Digital Restoration and Recreation  Curtains, Palazzo Mocenigo, Venice

Within my practice there is a tension between the photographic image and its eventual form.  One continuing body of work concentrates on returning photographs back to their three dimensional subjects, capturing movement and the fall of light in the process so that the recreated object encapsulates time, as well as space. The three dimensional objects are recreated using images made fluid and flexible by liberating them onto fabric; the photographs and object becoming encapsulated in time.  

The importance of the single photograph appears challenged today in the plethora of imagery that surrounds us constantly. It is as if today everything is photographed with little attention.The digital recreations have the elements of a sculptural experience with a ‘new’ fall of light on to their surfaces, an invitation to draw close and touch, an inability to take it in, in one glance, a need to view from all sides activating the sculptural imagination and the senses to absorb its appearance.

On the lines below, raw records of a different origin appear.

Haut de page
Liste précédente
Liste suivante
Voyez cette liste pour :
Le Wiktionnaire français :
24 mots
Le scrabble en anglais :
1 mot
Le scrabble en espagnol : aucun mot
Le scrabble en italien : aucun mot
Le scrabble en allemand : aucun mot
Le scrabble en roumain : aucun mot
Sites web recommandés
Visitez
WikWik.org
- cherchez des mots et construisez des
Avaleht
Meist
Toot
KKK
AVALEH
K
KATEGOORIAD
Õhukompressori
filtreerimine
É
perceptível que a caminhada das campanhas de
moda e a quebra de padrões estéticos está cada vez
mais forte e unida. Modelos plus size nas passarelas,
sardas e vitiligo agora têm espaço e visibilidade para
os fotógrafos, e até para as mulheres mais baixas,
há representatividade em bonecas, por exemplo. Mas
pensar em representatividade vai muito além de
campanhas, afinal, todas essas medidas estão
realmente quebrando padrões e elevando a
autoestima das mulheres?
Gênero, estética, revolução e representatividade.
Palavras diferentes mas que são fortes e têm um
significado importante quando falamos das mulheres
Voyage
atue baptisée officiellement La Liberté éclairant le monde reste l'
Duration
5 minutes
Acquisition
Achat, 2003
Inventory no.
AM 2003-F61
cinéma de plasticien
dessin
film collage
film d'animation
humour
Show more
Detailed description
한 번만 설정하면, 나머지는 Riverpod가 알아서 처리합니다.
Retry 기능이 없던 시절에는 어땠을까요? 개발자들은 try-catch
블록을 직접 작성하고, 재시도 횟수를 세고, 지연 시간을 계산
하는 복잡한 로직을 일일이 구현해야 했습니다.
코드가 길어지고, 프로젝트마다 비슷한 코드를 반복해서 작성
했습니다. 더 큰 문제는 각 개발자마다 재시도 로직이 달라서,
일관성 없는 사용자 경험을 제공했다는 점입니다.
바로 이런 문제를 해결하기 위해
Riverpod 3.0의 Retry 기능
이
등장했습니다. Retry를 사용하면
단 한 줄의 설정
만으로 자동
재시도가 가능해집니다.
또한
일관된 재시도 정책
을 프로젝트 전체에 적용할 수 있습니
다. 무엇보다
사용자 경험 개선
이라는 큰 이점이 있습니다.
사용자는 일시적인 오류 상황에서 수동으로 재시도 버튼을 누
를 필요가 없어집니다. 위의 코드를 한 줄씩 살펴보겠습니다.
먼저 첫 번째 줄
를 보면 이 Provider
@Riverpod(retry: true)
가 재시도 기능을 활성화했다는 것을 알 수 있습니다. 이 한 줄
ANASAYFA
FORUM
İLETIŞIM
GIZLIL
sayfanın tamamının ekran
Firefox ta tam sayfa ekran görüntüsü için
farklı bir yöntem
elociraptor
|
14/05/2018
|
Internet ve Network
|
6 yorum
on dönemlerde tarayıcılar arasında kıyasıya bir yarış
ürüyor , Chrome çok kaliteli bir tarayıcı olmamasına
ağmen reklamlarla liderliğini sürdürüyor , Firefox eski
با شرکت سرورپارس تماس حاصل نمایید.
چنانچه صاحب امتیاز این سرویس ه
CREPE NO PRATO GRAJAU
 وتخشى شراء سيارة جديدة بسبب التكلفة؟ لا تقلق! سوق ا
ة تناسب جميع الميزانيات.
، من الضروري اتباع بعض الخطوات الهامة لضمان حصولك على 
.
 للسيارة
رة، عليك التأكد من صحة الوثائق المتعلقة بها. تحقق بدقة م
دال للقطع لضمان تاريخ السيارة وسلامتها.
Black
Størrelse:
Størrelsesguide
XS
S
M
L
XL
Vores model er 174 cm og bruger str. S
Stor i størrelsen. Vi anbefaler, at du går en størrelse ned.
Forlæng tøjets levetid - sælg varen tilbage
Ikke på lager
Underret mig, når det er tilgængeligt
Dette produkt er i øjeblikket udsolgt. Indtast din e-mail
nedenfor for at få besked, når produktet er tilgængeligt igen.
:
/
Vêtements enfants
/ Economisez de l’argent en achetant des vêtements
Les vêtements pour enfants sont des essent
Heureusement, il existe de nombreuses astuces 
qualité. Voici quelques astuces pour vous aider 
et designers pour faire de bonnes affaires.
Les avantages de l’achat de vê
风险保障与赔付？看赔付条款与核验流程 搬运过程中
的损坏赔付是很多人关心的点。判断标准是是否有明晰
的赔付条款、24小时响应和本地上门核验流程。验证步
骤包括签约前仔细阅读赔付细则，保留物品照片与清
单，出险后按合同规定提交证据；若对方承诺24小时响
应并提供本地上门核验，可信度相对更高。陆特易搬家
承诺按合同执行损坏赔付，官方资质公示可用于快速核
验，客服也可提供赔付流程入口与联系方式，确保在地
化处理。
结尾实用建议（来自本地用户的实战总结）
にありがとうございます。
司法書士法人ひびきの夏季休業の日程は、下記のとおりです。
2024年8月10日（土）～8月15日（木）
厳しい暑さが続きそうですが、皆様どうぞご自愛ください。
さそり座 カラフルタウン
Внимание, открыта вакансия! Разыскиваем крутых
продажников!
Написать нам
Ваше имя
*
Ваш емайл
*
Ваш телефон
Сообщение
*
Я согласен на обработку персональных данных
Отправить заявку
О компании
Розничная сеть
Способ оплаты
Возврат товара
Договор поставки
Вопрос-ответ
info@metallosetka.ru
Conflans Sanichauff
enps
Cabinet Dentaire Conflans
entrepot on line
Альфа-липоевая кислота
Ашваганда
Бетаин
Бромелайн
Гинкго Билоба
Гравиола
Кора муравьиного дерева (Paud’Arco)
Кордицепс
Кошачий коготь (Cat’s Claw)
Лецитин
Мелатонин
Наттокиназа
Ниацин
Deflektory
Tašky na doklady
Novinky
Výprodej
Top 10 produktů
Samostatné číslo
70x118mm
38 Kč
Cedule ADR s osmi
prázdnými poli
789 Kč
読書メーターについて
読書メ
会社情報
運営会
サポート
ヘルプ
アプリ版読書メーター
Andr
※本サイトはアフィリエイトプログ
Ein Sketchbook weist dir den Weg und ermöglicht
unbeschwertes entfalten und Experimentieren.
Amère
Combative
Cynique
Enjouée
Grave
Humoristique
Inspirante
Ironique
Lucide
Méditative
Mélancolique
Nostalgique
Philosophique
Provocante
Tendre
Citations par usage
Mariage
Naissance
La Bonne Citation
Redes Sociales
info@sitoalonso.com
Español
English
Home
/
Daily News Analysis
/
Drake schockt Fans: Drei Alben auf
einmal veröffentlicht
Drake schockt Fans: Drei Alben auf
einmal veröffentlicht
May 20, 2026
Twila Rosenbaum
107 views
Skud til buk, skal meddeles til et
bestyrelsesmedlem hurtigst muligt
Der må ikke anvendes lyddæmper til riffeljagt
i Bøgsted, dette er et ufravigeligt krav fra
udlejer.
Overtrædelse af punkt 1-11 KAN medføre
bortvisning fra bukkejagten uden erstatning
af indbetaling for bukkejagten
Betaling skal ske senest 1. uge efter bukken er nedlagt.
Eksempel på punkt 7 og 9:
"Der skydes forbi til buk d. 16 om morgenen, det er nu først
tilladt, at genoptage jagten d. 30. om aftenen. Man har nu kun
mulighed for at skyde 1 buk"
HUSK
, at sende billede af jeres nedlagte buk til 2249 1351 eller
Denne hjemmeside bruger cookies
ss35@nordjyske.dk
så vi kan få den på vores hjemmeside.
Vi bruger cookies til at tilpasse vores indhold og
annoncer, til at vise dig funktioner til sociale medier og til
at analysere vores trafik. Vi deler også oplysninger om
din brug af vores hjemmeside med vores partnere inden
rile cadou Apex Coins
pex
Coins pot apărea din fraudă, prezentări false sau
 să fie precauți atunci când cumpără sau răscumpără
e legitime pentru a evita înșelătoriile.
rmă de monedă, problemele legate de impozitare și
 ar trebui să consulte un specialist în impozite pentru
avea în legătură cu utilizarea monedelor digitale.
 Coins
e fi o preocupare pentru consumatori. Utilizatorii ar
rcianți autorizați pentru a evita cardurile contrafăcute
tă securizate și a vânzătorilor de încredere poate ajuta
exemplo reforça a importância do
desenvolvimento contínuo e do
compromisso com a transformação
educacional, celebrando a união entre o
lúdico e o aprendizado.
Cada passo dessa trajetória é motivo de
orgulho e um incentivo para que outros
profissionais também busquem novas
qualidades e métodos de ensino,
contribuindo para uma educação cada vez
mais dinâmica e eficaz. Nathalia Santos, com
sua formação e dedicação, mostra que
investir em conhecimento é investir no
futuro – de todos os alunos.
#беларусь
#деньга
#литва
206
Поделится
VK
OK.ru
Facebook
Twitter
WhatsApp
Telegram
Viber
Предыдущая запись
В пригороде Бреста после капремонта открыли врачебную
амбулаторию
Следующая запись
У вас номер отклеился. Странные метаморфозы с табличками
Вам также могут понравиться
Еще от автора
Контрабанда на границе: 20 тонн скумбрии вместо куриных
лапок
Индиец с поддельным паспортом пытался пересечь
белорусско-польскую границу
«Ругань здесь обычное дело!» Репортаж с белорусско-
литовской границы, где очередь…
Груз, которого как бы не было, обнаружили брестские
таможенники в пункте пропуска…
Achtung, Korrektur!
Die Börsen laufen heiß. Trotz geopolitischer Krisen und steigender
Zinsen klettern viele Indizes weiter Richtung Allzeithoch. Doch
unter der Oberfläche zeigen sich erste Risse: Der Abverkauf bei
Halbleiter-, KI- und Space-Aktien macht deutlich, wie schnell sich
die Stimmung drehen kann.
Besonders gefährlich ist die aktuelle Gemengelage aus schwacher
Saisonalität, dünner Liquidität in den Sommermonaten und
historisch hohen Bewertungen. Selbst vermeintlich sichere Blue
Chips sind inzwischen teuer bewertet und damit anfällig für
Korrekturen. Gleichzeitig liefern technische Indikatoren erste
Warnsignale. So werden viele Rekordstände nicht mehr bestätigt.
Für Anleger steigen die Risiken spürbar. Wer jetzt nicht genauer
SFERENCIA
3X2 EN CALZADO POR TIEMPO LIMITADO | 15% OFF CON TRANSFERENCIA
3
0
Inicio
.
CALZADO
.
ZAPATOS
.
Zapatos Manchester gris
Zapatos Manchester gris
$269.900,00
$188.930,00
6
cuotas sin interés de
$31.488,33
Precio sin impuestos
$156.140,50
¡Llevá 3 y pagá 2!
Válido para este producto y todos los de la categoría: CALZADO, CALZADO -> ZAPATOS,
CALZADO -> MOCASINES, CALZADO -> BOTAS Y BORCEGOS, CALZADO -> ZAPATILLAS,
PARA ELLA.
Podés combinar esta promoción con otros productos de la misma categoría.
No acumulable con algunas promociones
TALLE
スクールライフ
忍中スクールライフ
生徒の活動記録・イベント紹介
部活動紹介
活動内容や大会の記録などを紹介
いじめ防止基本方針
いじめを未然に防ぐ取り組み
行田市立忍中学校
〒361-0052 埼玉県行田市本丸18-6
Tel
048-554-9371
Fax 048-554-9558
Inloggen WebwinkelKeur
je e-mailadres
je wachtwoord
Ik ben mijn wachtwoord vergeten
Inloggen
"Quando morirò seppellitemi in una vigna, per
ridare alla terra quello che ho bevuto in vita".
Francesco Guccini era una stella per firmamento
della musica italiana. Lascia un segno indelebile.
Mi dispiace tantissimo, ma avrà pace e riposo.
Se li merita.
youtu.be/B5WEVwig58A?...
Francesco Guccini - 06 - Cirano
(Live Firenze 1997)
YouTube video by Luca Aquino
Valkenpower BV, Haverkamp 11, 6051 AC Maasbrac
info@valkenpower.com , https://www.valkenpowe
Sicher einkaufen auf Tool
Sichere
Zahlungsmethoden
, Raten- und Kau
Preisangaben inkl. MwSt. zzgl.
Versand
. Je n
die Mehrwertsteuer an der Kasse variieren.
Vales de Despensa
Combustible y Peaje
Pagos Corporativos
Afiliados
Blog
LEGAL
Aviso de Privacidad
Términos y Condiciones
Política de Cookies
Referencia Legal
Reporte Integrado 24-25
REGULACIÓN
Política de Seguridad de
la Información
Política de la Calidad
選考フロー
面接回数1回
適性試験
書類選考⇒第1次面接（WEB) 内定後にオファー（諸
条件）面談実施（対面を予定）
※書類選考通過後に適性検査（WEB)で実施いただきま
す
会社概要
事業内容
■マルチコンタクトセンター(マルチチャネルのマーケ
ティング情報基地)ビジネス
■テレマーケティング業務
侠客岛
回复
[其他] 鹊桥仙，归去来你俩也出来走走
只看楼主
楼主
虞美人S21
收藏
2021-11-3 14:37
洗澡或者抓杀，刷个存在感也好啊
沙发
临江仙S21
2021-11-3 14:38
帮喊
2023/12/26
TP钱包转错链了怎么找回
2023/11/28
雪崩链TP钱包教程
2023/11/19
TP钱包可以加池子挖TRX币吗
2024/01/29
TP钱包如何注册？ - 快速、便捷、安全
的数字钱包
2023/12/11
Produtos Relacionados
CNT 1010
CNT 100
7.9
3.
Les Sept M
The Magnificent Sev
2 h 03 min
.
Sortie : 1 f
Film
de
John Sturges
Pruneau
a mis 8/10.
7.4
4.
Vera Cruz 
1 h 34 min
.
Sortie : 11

Representations of curtains in art history invite thoughts about concealment and revelation along with allegory and interpretation. A photographic image, taken of the curtains in the Palazzo Mocenigo, Venice, was enlarged to its full original size and printed back onto fabric. It was then hung, as a curtain, on the exhibition venue wall.


Whatcombe Bodice

I carried out a ‘virtual’ restoration of an extremely rare and fragile seventeenth century bodice,

resulting in a three-dimensional restored replica as a document, for museum purposes. Photographs recorded the three-dimensional details which were then used to restore the bodice by digitally reapplying the surface decoration. The ‘restored’ images are then printed onto fabric and the bodice is reconstructed using both references to the bodice itself and to relevant historical patterns.


Someone Else’e Things

‘Someone Else’s Things’ series, considers the replication of an object and the relevance of its source. Drawn to rare or, potentially, obsolete ‘found objects’, they are digitally reconstructed; their associations consider the past, the future and possession.


Earlier Work


Earlier digital reconstructions.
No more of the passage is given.